Exercise prompt ▸ From the records below, copy out exactly the lines from the one containing "podemos contratar un" to the one containing "evolución de la", both included. Add nothing else.

Records for this exercise ▸
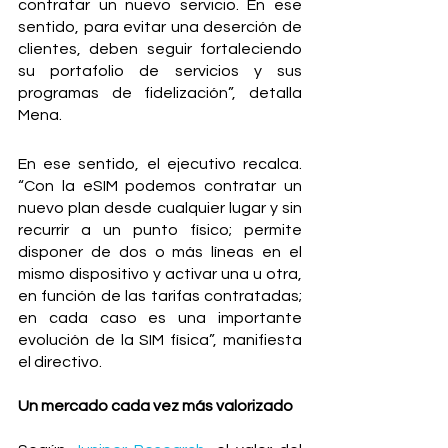
contratar un nuevo servicio. En ese 
sentido, para evitar una deserción de 
clientes, deben seguir fortaleciendo 
su portafolio de servicios y sus 
programas de fidelización”, detalla 
Mena.
En ese sentido, el ejecutivo recalca. 
“Con la eSIM podemos contratar un 
nuevo plan desde cualquier lugar y sin 
recurrir a un punto físico; permite 
disponer de dos o más líneas en el 
mismo dispositivo y activar una u otra, 
en función de las tarifas contratadas; 
en cada caso es una importante 
evolución de la SIM física”, manifiesta 
el directivo.
Un mercado cada vez más valorizado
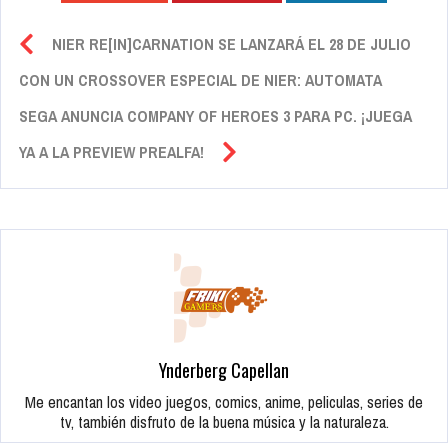
NIER RE[IN]CARNATION SE LANZARÁ EL 28 DE JULIO
CON UN CROSSOVER ESPECIAL DE NIER: AUTOMATA
SEGA ANUNCIA COMPANY OF HEROES 3 PARA PC. ¡JUEGA
YA A LA PREVIEW PREALFA!
Ynderberg Capellan
Me encantan los video juegos, comics, anime, peliculas, series de
tv, también disfruto de la buena música y la naturaleza.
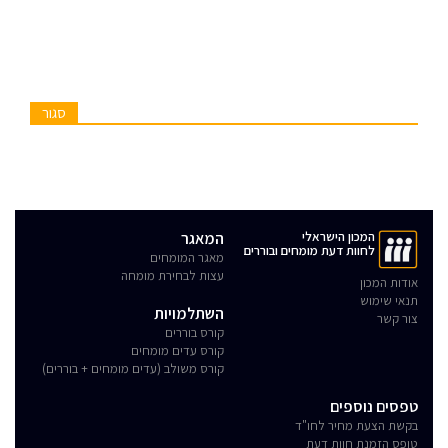
סגור
המכון הישראלי
המאגר
לחוות דעת מומחים ובוררים
מאגר המומחים
עצות לבחירת מומחה
אודות המכון
תנאי שימוש
השתלמויות
צור קשר
קורס בוררים
קורס עדים מומחים
קורס משולב (עדים מומחים + בוררים)
טפסים נוספים
בקשת הצעת מחיר לחו"ד
טופס הזמנת חוות דעת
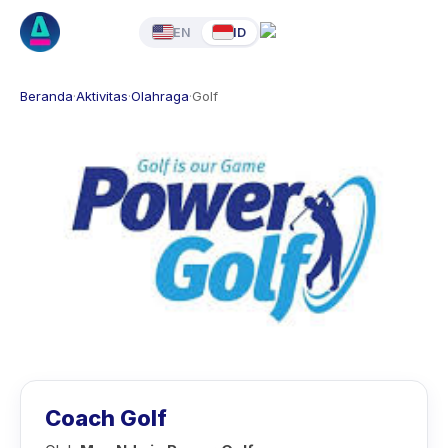
EN
ID
Beranda
·
Aktivitas
·
Olahraga
·
Golf
Coach Golf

Answer to the exercise ▸
“Con la eSIM podemos contratar un 
nuevo plan desde cualquier lugar y sin 
recurrir a un punto físico; permite 
disponer de dos o más líneas en el 
mismo dispositivo y activar una u otra, 
en función de las tarifas contratadas; 
en cada caso es una importante 
evolución de la SIM física”, manifiesta 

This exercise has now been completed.